Ognuno girerà dentro di se l’ultima puntata

Montalbano non deve morire

 Ragusa - Evitare di girare l’ultima puntata di Montalbano, significa salvargli la vita. Non sappiamo i motivi che sono dietro la scelta della produzione: se quella appresa da Peppino Mazzotta sia solo un’indiscrezione su cui in realtà ci stanno ancora pensando. Lo stile dell’organizzazione, e il successo che tuttora riscuotono le prime puntate del 1999, escludono che si tratti di una strategia per creare un po’ di suspense. Certo la doppia perdita a stretto giro di autore e regista, nell’estate 2019, colonne portanti dello sceneggiato televisivo, ha complicato tutto. Zingaretti, sorretto da tutta dalla squadra, ne ha preso in mano le redini per concludere i set già allestiti.

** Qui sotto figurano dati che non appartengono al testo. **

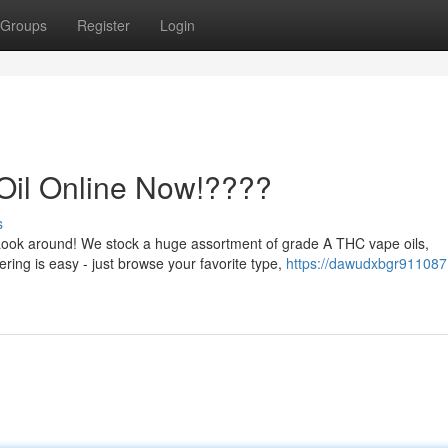
Groups
Register
Login
Oil Online Now!????
s
Look around! We stock a huge assortment of grade A THC vape oils,
ring is easy - just browse your favorite type,
https://dawudxbgr911087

Ma non dev’essere stato facile. Qualcosa, nell’alchimia tra le varie parti del progetto che è il segreto di ogni trionfo, s’è inevitabilmente spezzato: non poteva essere altrimenti e nessuno può chiedere all’organizzazione di far tornare tutto come prima. Sceneggiatura, regia, fotografia, musica, cast: un ingranaggio perfetto, unico e irripetibile, ha perso le due ruote portanti. Non sarà una puntata in più o in meno a fare la differenza per il commissario televisivo. Se l’ultimo atto dev’essere girato controvoglia, con stanchezza, con la sensazione interiore che l’avventura sia arrivata a un termine naturale, forse è meglio chiudere in gloria, nel crescendo ininterrotto di popolarità e affetto incassato dalla serie fin dagli esordi.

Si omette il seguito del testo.